**Exercise aim:** Write out every entry exactly as it appears, omitting the pictures.

Stored entries:
- - - -
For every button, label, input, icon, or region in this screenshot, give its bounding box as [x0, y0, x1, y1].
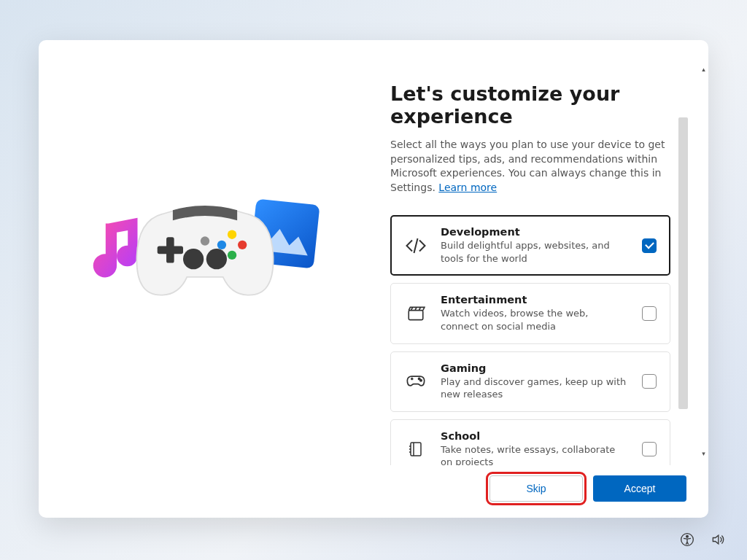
page-title: Let's customize your experience: [390, 82, 670, 128]
checkbox-gaming[interactable]: [642, 374, 657, 389]
accept-button[interactable]: Accept: [593, 475, 686, 502]
usage-card-list: Development Build delightful apps, websi…: [390, 215, 670, 465]
card-desc: Take notes, write essays, collaborate on…: [441, 443, 629, 465]
svg-point-8: [228, 250, 236, 259]
gamepad-icon: [404, 370, 427, 393]
notebook-icon: [404, 438, 427, 461]
card-gaming[interactable]: Gaming Play and discover games, keep up …: [390, 351, 670, 412]
accessibility-icon[interactable]: [680, 532, 694, 547]
card-title: Entertainment: [441, 294, 629, 306]
card-texts: Development Build delightful apps, websi…: [441, 226, 629, 265]
content-pane: ▴ Let's customize your experience Select…: [382, 40, 708, 518]
scrollbar-thumb[interactable]: [678, 117, 688, 409]
scroll-area: Let's customize your experience Select a…: [390, 82, 688, 465]
svg-rect-2: [158, 246, 183, 254]
svg-point-11: [419, 378, 420, 379]
oobe-window: ▴ Let's customize your experience Select…: [39, 40, 708, 518]
svg-point-15: [686, 536, 689, 538]
card-development[interactable]: Development Build delightful apps, websi…: [390, 215, 670, 276]
svg-point-7: [238, 240, 247, 249]
footer-actions: Skip Accept: [390, 465, 688, 502]
card-school[interactable]: School Take notes, write essays, collabo…: [390, 419, 670, 465]
hero-illustration: [97, 199, 316, 330]
card-desc: Build delightful apps, websites, and too…: [441, 239, 629, 265]
svg-rect-10: [409, 311, 423, 320]
scroll-up-arrow[interactable]: ▴: [699, 64, 708, 74]
svg-point-6: [228, 230, 236, 238]
card-desc: Play and discover games, keep up with ne…: [441, 376, 629, 401]
card-title: Gaming: [441, 362, 629, 374]
card-texts: Gaming Play and discover games, keep up …: [441, 362, 629, 401]
svg-rect-13: [411, 443, 421, 456]
illustration-pane: [39, 40, 382, 518]
page-subtitle: Select all the ways you plan to use your…: [390, 138, 670, 195]
card-texts: School Take notes, write essays, collabo…: [441, 430, 629, 465]
skip-button[interactable]: Skip: [489, 475, 583, 502]
checkbox-development[interactable]: [642, 238, 657, 253]
card-title: School: [441, 430, 629, 442]
checkbox-school[interactable]: [642, 442, 657, 456]
svg-point-9: [217, 240, 226, 249]
scroll-down-arrow[interactable]: ▾: [699, 448, 708, 459]
clapperboard-icon: [404, 302, 427, 325]
subtitle-text: Select all the ways you plan to use your…: [390, 139, 665, 193]
game-controller-icon: [132, 195, 278, 304]
learn-more-link[interactable]: Learn more: [438, 182, 497, 193]
volume-icon[interactable]: [711, 532, 725, 547]
card-desc: Watch videos, browse the web, connect on…: [441, 307, 629, 332]
svg-point-12: [420, 380, 422, 381]
svg-point-4: [183, 249, 204, 269]
code-icon: [404, 234, 427, 257]
card-entertainment[interactable]: Entertainment Watch videos, browse the w…: [390, 283, 670, 343]
svg-point-3: [206, 249, 227, 269]
system-tray: [680, 532, 725, 547]
svg-point-5: [201, 236, 209, 245]
checkbox-entertainment[interactable]: [642, 306, 657, 321]
card-title: Development: [441, 226, 629, 238]
card-texts: Entertainment Watch videos, browse the w…: [441, 294, 629, 332]
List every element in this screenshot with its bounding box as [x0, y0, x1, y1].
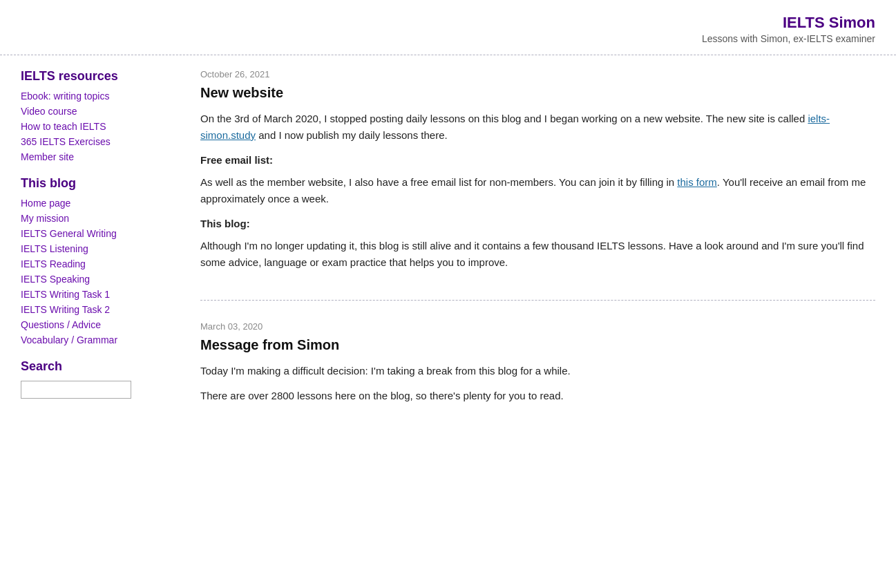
sidebar: IELTS resources Ebook: writing topics Vi… — [21, 69, 173, 454]
sidebar-link-questions[interactable]: Questions / Advice — [21, 319, 173, 330]
post-para-1-4: This blog: — [200, 216, 875, 232]
sidebar-link-member[interactable]: Member site — [21, 151, 173, 162]
sidebar-link-speaking[interactable]: IELTS Speaking — [21, 274, 173, 285]
this-form-link[interactable]: this form — [677, 176, 717, 188]
sidebar-link-home[interactable]: Home page — [21, 198, 173, 209]
post-new-website: October 26, 2021 New website On the 3rd … — [200, 69, 875, 301]
sidebar-link-writing1[interactable]: IELTS Writing Task 1 — [21, 289, 173, 300]
main-layout: IELTS resources Ebook: writing topics Vi… — [0, 55, 896, 468]
sidebar-link-reading[interactable]: IELTS Reading — [21, 258, 173, 269]
sidebar-link-listening[interactable]: IELTS Listening — [21, 243, 173, 254]
post-para-1-2: Free email list: — [200, 152, 875, 169]
post-date-1: October 26, 2021 — [200, 69, 875, 79]
ielts-resources-heading: IELTS resources — [21, 69, 173, 84]
site-header: IELTS Simon Lessons with Simon, ex-IELTS… — [0, 0, 896, 55]
ielts-simon-study-link[interactable]: ielts-simon.study — [200, 113, 830, 141]
post-para-1-1: On the 3rd of March 2020, I stopped post… — [200, 111, 875, 144]
post-para-1-3: As well as the member website, I also ha… — [200, 174, 875, 207]
site-subtitle: Lessons with Simon, ex-IELTS examiner — [21, 33, 875, 44]
post-title-1: New website — [200, 85, 875, 101]
post-para-2-2: There are over 2800 lessons here on the … — [200, 388, 875, 404]
post-message-from-simon: March 03, 2020 Message from Simon Today … — [200, 321, 875, 433]
content-area: October 26, 2021 New website On the 3rd … — [200, 69, 875, 454]
sidebar-link-writing2[interactable]: IELTS Writing Task 2 — [21, 304, 173, 315]
sidebar-link-general-writing[interactable]: IELTS General Writing — [21, 228, 173, 239]
search-input[interactable] — [21, 381, 131, 399]
sidebar-link-teach[interactable]: How to teach IELTS — [21, 121, 173, 132]
post-body-2: Today I'm making a difficult decision: I… — [200, 363, 875, 404]
search-heading: Search — [21, 359, 173, 374]
sidebar-link-exercises[interactable]: 365 IELTS Exercises — [21, 136, 173, 147]
post-date-2: March 03, 2020 — [200, 321, 875, 332]
sidebar-link-ebook[interactable]: Ebook: writing topics — [21, 91, 173, 102]
post-para-1-5: Although I'm no longer updating it, this… — [200, 238, 875, 271]
post-para-2-1: Today I'm making a difficult decision: I… — [200, 363, 875, 379]
post-title-2: Message from Simon — [200, 337, 875, 353]
sidebar-link-video[interactable]: Video course — [21, 106, 173, 117]
this-blog-heading: This blog — [21, 176, 173, 191]
sidebar-link-vocab[interactable]: Vocabulary / Grammar — [21, 334, 173, 345]
post-body-1: On the 3rd of March 2020, I stopped post… — [200, 111, 875, 271]
sidebar-link-mission[interactable]: My mission — [21, 213, 173, 224]
site-title: IELTS Simon — [21, 14, 875, 32]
- - - -
**Completed task:**
For every button, label, input, icon, or region in this screenshot, give its bounding box as [x0, y0, x1, y1].
page-title: Let's customize your experience: [390, 82, 670, 128]
checkbox-gaming[interactable]: [642, 374, 657, 389]
accept-button[interactable]: Accept: [593, 475, 686, 502]
usage-card-list: Development Build delightful apps, websi…: [390, 215, 670, 465]
card-desc: Take notes, write essays, collaborate on…: [441, 443, 629, 465]
svg-point-8: [228, 250, 236, 259]
gamepad-icon: [404, 370, 427, 393]
notebook-icon: [404, 438, 427, 461]
card-gaming[interactable]: Gaming Play and discover games, keep up …: [390, 351, 670, 412]
accessibility-icon[interactable]: [680, 532, 694, 547]
card-title: Entertainment: [441, 294, 629, 306]
card-texts: Development Build delightful apps, websi…: [441, 226, 629, 265]
content-pane: ▴ Let's customize your experience Select…: [382, 40, 708, 518]
scrollbar-thumb[interactable]: [678, 117, 688, 409]
scroll-area: Let's customize your experience Select a…: [390, 82, 688, 465]
svg-rect-2: [158, 246, 183, 254]
svg-point-11: [419, 378, 420, 379]
oobe-window: ▴ Let's customize your experience Select…: [39, 40, 708, 518]
svg-point-15: [686, 536, 689, 538]
card-development[interactable]: Development Build delightful apps, websi…: [390, 215, 670, 276]
svg-point-7: [238, 240, 247, 249]
footer-actions: Skip Accept: [390, 465, 688, 502]
card-school[interactable]: School Take notes, write essays, collabo…: [390, 419, 670, 465]
hero-illustration: [97, 199, 316, 330]
card-desc: Build delightful apps, websites, and too…: [441, 239, 629, 265]
svg-rect-10: [409, 311, 423, 320]
scroll-up-arrow[interactable]: ▴: [699, 64, 708, 74]
svg-point-6: [228, 230, 236, 238]
card-desc: Play and discover games, keep up with ne…: [441, 376, 629, 401]
card-title: Gaming: [441, 362, 629, 374]
card-texts: Gaming Play and discover games, keep up …: [441, 362, 629, 401]
svg-rect-13: [411, 443, 421, 456]
illustration-pane: [39, 40, 382, 518]
page-subtitle: Select all the ways you plan to use your…: [390, 138, 670, 195]
card-texts: School Take notes, write essays, collabo…: [441, 430, 629, 465]
skip-button[interactable]: Skip: [489, 475, 583, 502]
checkbox-development[interactable]: [642, 238, 657, 253]
card-title: School: [441, 430, 629, 442]
checkbox-school[interactable]: [642, 442, 657, 456]
svg-point-9: [217, 240, 226, 249]
scroll-down-arrow[interactable]: ▾: [699, 448, 708, 459]
clapperboard-icon: [404, 302, 427, 325]
subtitle-text: Select all the ways you plan to use your…: [390, 139, 665, 193]
game-controller-icon: [132, 195, 278, 304]
learn-more-link[interactable]: Learn more: [438, 182, 497, 193]
volume-icon[interactable]: [711, 532, 725, 547]
card-desc: Watch videos, browse the web, connect on…: [441, 307, 629, 332]
svg-point-12: [420, 380, 422, 381]
svg-point-4: [183, 249, 204, 269]
code-icon: [404, 234, 427, 257]
card-entertainment[interactable]: Entertainment Watch videos, browse the w…: [390, 283, 670, 343]
svg-point-3: [206, 249, 227, 269]
system-tray: [680, 532, 725, 547]
svg-point-5: [201, 236, 209, 245]
checkbox-entertainment[interactable]: [642, 306, 657, 321]
card-title: Development: [441, 226, 629, 238]
card-texts: Entertainment Watch videos, browse the w…: [441, 294, 629, 332]
List every element in this screenshot with its bounding box as [x0, y0, x1, y1].
sidebar: IELTS resources Ebook: writing topics Vi… — [21, 69, 173, 454]
sidebar-link-questions[interactable]: Questions / Advice — [21, 319, 173, 330]
post-para-1-4: This blog: — [200, 216, 875, 232]
sidebar-link-member[interactable]: Member site — [21, 151, 173, 162]
sidebar-link-speaking[interactable]: IELTS Speaking — [21, 274, 173, 285]
this-form-link[interactable]: this form — [677, 176, 717, 188]
sidebar-link-home[interactable]: Home page — [21, 198, 173, 209]
post-new-website: October 26, 2021 New website On the 3rd … — [200, 69, 875, 301]
sidebar-link-writing1[interactable]: IELTS Writing Task 1 — [21, 289, 173, 300]
main-layout: IELTS resources Ebook: writing topics Vi… — [0, 55, 896, 468]
sidebar-link-reading[interactable]: IELTS Reading — [21, 258, 173, 269]
sidebar-link-listening[interactable]: IELTS Listening — [21, 243, 173, 254]
post-para-1-2: Free email list: — [200, 152, 875, 169]
post-date-1: October 26, 2021 — [200, 69, 875, 79]
ielts-resources-heading: IELTS resources — [21, 69, 173, 84]
site-header: IELTS Simon Lessons with Simon, ex-IELTS… — [0, 0, 896, 55]
ielts-simon-study-link[interactable]: ielts-simon.study — [200, 113, 830, 141]
post-para-1-1: On the 3rd of March 2020, I stopped post… — [200, 111, 875, 144]
post-para-1-3: As well as the member website, I also ha… — [200, 174, 875, 207]
site-subtitle: Lessons with Simon, ex-IELTS examiner — [21, 33, 875, 44]
post-title-1: New website — [200, 85, 875, 101]
post-para-2-2: There are over 2800 lessons here on the … — [200, 388, 875, 404]
post-message-from-simon: March 03, 2020 Message from Simon Today … — [200, 321, 875, 433]
content-area: October 26, 2021 New website On the 3rd … — [200, 69, 875, 454]
sidebar-link-writing2[interactable]: IELTS Writing Task 2 — [21, 304, 173, 315]
sidebar-link-general-writing[interactable]: IELTS General Writing — [21, 228, 173, 239]
search-input[interactable] — [21, 381, 131, 399]
sidebar-link-teach[interactable]: How to teach IELTS — [21, 121, 173, 132]
post-body-2: Today I'm making a difficult decision: I… — [200, 363, 875, 404]
search-heading: Search — [21, 359, 173, 374]
sidebar-link-exercises[interactable]: 365 IELTS Exercises — [21, 136, 173, 147]
post-date-2: March 03, 2020 — [200, 321, 875, 332]
sidebar-link-ebook[interactable]: Ebook: writing topics — [21, 91, 173, 102]
post-para-1-5: Although I'm no longer updating it, this… — [200, 238, 875, 271]
post-para-2-1: Today I'm making a difficult decision: I… — [200, 363, 875, 379]
post-title-2: Message from Simon — [200, 337, 875, 353]
sidebar-link-video[interactable]: Video course — [21, 106, 173, 117]
this-blog-heading: This blog — [21, 176, 173, 191]
sidebar-link-vocab[interactable]: Vocabulary / Grammar — [21, 334, 173, 345]
post-body-1: On the 3rd of March 2020, I stopped post… — [200, 111, 875, 271]
sidebar-link-mission[interactable]: My mission — [21, 213, 173, 224]
site-title: IELTS Simon — [21, 14, 875, 32]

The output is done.